_What the exercise asks_. Check each line of the entries below for the word "doanh", and copy the lines that have it.

____ Material to process

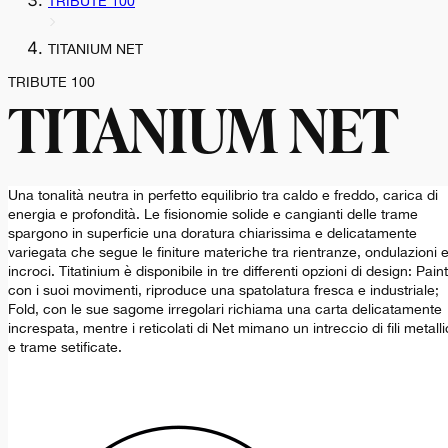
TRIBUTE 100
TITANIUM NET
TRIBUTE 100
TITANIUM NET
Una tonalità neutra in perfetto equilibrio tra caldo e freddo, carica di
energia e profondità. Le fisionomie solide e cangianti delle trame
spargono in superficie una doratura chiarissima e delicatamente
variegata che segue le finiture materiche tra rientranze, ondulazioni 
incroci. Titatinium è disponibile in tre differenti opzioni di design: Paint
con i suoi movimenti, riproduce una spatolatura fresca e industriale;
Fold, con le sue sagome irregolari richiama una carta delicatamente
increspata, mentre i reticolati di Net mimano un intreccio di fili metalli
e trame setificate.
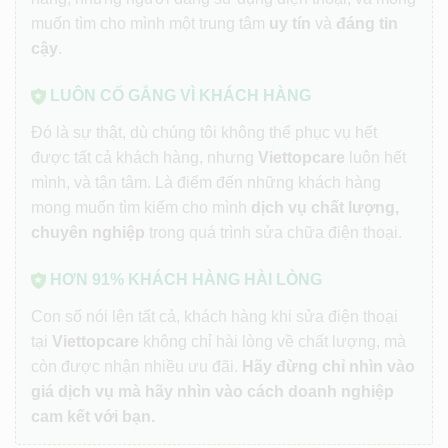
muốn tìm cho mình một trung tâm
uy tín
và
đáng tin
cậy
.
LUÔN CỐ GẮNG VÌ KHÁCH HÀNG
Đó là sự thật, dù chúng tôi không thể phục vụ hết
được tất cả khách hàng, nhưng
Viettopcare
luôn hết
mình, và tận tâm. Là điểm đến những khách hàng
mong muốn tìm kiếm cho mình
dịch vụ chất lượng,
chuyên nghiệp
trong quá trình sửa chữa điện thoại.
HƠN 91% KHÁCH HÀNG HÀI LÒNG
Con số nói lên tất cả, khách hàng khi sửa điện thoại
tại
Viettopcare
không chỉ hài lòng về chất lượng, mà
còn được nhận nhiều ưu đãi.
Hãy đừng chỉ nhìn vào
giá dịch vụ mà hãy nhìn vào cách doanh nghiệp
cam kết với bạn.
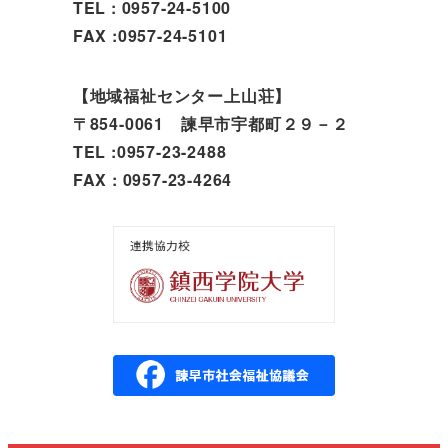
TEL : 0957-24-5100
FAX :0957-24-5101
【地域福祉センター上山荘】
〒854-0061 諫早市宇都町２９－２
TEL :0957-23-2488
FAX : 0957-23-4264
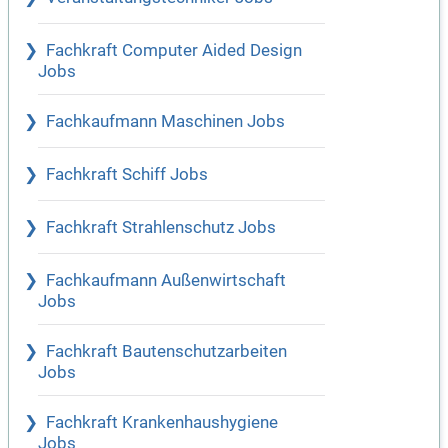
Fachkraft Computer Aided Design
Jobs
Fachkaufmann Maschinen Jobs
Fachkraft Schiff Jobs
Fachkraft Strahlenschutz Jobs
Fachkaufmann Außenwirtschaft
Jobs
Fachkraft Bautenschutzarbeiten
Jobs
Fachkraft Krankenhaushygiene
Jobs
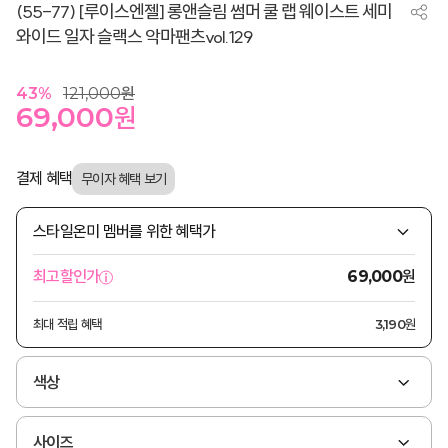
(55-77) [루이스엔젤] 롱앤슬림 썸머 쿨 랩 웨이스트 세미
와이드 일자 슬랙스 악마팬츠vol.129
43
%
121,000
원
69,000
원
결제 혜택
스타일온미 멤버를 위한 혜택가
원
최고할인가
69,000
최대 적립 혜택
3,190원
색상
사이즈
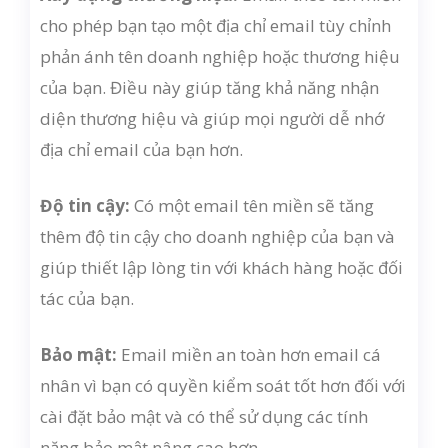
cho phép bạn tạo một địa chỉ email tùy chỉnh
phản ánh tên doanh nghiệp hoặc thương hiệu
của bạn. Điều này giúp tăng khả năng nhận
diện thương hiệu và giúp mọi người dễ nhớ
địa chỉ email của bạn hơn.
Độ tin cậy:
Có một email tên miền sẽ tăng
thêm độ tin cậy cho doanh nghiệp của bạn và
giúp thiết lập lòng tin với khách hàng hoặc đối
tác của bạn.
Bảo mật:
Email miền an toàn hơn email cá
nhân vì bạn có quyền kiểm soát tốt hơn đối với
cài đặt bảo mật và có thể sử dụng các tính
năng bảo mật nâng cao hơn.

________

_Exercise answer_.
giá dịch vụ mà hãy nhìn vào cách doanh nghiệp
phản ánh tên doanh nghiệp hoặc thương hiệu
thêm độ tin cậy cho doanh nghiệp của bạn và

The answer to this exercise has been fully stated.